Однако ее чувству к Д. Д. суждено было рассеяться как дым, как, впрочем, рассеивается любое романтическое чувство – хоть безжалостно задавленное, хоть не встретившее препон. В нашем случае, как мне представляется, этому способствовали практические и бытовые соображения, донимавшие Д. Д. По природе своей он быстро всем пресыщался. По завершении все его подобные романы, даже самые пылкие и патетические, заносились им в список занятных или ценных движений разума или души – в зависимости от силы и сущности художественного или интеллектуального толчка, который стал их причиной. Такие-то и такие-то отношения, там-то и там-то приключившиеся, навели его на такие-то выводы и размышления. Но я не могу поверить, что Эстер Норн с тем же хладнокровием и скрупулезностью оценивала свою жизнь и поступки.

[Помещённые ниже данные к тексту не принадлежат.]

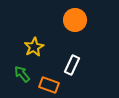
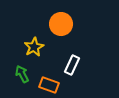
orange circle: moved 14 px left, 4 px down
green arrow: rotated 12 degrees clockwise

Как бы то ни было, год спустя у Д. Д. внезапно случился кризис, который омрачил, а точнее, изменил для него всю суть этой трогательной и поэтической истории. Старшего сына, любящего, умного и при этом чрезвычайно романтичного юношу, своего любимца, Д. Д. отправил в одну из технических школ на Западе, где он внезапно скончался от какой-то заразной болезни, причем еще до того, как отец или мать сумели к нему приехать, – и случилось это тогда, когда роман Д. Д. с Эстер Норн был еще на пике. Внезапный удар, нанесенный ему жизнью, видимо, произвел на него самое гнетущее впечатление – даже в большей мере, чем я мог предположить. Он погрузился в глубокое черное отчаяние, столь беспросветное, что оно заставило его отрешиться от жизни и в тщетном, да еще и, как мне представляется, слабодушном порыве заняться переоценкой всех высших ценностей. Прав ли он был, ведя то существование, которое вел? Является ли индивидуализм, как противоположность социализма, верным подходом к сфере человеческих привязанностей? А как теперь оценивать его философские и практические умозаключения касательно того, что он видел на этой земле? Однажды вечером, часов в десять, в мою старенькую студию на Десятой улице явился подавленный, заплаканный человек, постаревший, измученный, а кроме того, как это ни прискорбно, несколько оглушенный спиртным. И вот полились бессвязные речи о первом, видимо, в его жизни тяжком потрясении. Его сыночек! Его сыночек! Горе! Горе! Опустошенный до самого дна, он, судя по всему, задался вопросом (как задавались в старину «согрешившие» против своей веры) о духовной и этической связи всех его прошлых поступков с ним самим, его детьми, женой, жизнью, силами, властвующими над мирозданием. Возможно – так он мне заявил с полными слез глазами, – не столь уж надуманна теория о поведении и моральных обязательствах перед другими людьми во времена экономических или общественных бурь, которой придерживаются ныне столь многие. Возможно, существует если не божество, то нечто иное, некое химическое или психическое равновесие, сокрытое во всех вещах и ответственное за мировой порядок – или необходимость такового. И способно ли оно наказать за отступничество кармическим воздаянием – причем здесь и сейчас, а не впоследствии? Говоря иными и более простыми словами Господа: «Мне отмщение, и Аз воздам».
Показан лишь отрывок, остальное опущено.